Si en aquella época era una lucha preservar la pureza de la fe –tanto por el ataque de las falsas doctrinas como por la confrontación con los judíos–, también hoy en día tenemos que librar el buen combate de la fe, para defenderla de la influencia de un mundo cada vez más impío. Nosotros mismos tenemos que sustraernos conscientemente de cualquier influencia inútil y nociva, sin permitir que la fe sea diluida y quede afectada.
Un gran peligro de nuestros tiempos es que ya no se reconozca al pecado como pecado; sino que se lo relativice. Así, en las personas ya no surgirá el anhelo de ordenar su vida conforme a la voluntad de Dios.
El espíritu del relativismo, que no tolera una verdad absoluta ni está dispuesto a someterse a ella, se está extendiendo cada vez más. En realidad, esta tendencia es una terrible distorsión que confunde la mente del hombre, haciéndolo incapaz de distinguir entre el bien y el mal y de reconocer los límites. En el peor de los casos, se termina considerando al mal como un bien.

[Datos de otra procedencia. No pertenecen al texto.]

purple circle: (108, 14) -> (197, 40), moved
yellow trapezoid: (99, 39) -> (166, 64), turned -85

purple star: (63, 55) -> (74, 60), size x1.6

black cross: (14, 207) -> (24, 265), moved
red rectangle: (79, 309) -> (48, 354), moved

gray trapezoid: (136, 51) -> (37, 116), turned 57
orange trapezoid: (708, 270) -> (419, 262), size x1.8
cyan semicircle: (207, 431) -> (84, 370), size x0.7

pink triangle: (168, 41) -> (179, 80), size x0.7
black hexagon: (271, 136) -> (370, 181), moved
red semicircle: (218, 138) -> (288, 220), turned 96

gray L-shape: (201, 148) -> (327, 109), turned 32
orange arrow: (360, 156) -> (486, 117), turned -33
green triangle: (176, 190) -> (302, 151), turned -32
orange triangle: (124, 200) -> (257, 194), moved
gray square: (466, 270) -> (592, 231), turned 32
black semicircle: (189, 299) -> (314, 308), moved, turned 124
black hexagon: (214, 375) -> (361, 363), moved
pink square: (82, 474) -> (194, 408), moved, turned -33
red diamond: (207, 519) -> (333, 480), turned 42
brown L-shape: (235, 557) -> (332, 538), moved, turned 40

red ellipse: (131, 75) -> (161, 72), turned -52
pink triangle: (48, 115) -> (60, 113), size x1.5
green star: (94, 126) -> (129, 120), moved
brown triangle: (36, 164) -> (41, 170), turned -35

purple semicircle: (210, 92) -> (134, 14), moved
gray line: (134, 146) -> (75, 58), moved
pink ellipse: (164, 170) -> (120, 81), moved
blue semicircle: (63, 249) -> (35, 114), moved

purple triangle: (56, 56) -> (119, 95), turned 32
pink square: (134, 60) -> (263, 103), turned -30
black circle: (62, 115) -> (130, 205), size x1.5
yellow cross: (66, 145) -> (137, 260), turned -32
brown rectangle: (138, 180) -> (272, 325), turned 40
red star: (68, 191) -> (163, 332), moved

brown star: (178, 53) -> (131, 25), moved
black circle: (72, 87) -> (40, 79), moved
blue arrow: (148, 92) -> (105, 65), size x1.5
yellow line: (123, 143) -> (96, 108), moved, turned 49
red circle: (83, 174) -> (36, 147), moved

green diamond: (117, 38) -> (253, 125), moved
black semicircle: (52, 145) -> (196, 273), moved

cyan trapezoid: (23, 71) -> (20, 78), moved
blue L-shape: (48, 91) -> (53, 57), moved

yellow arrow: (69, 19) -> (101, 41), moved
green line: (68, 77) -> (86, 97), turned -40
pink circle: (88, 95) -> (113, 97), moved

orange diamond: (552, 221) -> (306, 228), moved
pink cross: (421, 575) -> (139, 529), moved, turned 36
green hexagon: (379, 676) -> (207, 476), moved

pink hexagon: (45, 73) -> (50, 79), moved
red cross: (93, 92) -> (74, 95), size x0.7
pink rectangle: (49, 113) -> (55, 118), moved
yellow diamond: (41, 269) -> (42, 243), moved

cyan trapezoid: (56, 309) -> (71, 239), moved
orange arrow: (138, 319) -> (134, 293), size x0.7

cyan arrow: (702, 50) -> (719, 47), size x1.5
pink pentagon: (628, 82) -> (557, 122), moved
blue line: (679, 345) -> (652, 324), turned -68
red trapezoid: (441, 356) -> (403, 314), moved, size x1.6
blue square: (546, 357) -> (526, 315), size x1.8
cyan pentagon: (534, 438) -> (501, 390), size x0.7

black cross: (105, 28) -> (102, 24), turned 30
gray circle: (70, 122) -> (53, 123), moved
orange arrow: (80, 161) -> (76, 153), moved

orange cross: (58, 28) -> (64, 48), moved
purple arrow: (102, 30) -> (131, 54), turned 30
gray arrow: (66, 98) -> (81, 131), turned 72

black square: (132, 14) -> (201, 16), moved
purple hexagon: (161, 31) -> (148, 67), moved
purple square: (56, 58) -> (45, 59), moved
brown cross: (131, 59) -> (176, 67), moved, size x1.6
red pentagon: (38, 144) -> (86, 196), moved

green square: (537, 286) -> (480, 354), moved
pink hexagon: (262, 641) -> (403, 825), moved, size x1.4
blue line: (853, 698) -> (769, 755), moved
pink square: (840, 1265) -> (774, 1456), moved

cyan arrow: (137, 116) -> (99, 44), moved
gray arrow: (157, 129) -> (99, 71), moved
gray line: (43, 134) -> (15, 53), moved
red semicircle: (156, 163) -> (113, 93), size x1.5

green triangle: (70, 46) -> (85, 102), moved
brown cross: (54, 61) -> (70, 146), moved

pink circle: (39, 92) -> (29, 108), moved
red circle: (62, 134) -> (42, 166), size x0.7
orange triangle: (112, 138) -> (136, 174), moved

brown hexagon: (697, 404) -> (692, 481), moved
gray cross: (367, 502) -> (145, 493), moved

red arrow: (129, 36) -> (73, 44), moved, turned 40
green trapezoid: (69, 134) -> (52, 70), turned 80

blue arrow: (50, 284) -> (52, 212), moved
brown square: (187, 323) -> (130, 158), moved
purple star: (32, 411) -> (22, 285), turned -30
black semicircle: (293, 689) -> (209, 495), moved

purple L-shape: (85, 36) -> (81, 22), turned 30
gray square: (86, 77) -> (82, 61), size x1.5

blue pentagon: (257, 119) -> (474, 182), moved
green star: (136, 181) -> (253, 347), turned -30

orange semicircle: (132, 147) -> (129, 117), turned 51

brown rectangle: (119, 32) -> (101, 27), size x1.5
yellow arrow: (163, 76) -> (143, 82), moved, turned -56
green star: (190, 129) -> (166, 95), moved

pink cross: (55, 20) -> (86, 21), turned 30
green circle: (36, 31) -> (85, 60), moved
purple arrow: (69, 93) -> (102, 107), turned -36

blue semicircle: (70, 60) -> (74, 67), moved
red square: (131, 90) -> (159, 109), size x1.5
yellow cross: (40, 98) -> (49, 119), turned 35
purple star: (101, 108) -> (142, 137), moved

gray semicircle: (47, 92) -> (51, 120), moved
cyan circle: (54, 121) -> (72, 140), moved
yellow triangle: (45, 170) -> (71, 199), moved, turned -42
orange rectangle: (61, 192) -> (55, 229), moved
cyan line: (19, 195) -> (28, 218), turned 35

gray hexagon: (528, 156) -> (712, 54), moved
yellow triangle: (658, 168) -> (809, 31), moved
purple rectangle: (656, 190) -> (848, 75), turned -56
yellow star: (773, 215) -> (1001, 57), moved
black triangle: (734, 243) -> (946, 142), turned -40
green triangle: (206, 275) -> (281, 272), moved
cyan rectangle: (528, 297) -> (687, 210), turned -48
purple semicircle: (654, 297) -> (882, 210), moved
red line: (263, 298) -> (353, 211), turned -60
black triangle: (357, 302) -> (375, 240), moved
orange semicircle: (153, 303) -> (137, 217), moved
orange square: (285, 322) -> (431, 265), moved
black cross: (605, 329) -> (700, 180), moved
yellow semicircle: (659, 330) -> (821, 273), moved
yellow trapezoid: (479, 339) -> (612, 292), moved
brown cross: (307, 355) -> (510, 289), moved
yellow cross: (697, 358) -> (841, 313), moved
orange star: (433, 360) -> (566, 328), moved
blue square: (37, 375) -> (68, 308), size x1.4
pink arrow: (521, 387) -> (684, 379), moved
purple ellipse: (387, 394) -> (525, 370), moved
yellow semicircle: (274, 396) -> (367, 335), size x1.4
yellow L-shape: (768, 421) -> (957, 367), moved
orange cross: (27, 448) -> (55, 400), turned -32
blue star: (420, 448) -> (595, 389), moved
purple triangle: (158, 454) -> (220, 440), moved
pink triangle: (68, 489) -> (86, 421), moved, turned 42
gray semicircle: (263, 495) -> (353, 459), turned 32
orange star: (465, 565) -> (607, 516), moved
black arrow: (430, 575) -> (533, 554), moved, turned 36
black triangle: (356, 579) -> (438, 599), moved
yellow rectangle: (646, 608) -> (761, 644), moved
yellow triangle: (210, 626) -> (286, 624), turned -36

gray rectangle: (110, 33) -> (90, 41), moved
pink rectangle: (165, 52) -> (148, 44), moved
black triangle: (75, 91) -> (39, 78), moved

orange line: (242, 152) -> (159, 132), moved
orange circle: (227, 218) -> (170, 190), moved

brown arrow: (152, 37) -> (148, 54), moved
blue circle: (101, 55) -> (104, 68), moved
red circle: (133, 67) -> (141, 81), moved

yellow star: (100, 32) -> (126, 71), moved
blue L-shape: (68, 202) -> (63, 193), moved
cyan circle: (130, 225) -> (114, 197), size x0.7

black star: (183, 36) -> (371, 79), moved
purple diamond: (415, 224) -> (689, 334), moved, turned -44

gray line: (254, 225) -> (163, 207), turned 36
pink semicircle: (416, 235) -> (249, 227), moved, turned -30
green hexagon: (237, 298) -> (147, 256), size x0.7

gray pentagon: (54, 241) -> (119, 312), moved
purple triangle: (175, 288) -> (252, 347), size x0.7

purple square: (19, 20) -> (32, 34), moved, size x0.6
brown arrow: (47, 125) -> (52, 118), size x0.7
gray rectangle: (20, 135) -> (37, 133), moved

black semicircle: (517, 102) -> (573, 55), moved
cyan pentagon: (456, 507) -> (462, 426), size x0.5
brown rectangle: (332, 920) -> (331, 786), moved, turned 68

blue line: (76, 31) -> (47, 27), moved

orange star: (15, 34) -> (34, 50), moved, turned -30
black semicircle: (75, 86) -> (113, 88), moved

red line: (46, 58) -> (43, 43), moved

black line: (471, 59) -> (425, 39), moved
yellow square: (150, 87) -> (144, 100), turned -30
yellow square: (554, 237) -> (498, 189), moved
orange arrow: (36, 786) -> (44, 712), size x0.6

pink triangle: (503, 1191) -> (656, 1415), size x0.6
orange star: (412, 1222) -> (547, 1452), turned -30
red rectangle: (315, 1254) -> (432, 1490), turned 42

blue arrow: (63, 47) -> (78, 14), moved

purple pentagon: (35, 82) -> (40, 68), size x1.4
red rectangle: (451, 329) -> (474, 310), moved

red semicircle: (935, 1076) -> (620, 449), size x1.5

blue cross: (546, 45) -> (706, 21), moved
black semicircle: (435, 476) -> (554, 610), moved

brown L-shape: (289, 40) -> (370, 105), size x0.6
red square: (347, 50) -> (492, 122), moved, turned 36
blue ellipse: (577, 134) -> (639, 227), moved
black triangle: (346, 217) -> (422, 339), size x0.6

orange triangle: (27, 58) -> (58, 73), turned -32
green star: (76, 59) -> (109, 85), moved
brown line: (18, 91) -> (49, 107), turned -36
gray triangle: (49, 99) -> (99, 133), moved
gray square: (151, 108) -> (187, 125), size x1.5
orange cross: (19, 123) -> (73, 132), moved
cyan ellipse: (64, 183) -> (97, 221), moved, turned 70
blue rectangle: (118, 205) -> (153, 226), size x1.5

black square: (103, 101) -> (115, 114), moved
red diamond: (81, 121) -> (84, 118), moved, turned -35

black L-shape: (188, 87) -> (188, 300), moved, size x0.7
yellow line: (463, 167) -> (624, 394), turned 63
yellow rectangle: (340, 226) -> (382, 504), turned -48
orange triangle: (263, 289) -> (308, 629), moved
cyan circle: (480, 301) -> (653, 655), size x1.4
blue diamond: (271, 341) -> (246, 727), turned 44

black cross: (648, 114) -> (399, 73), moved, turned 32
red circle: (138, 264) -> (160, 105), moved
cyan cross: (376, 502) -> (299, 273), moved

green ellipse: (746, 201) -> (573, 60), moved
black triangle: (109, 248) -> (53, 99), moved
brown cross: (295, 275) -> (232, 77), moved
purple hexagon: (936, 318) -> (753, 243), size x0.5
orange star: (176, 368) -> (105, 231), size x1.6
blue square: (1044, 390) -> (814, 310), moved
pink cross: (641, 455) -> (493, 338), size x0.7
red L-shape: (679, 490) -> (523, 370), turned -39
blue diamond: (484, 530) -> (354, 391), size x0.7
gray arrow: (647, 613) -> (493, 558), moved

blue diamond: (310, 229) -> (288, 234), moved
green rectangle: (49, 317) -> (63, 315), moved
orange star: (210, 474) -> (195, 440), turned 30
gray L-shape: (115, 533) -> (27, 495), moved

Para defendernos de tales fuegos fatuos que ciegan al hombre, el arma al que hemos de recurrir es la fe. Pero debemos estar atentos a que no esté contaminada por el espíritu de relativismo, sino que siga siendo la misma que la Iglesia ha predicado desde los tiempos apostólicos. Hay que tener mucho cuidado en este punto, y renunciar a cualquier corriente teológica o pastoral que no concuerde con la auténtica doctrina de la Iglesia. De este modo, podemos atenernos a la “doctrina sana” de los apóstoles y seguir así el consejo que el Apóstol de los Gentiles da a Timoteo en la lectura de hoy.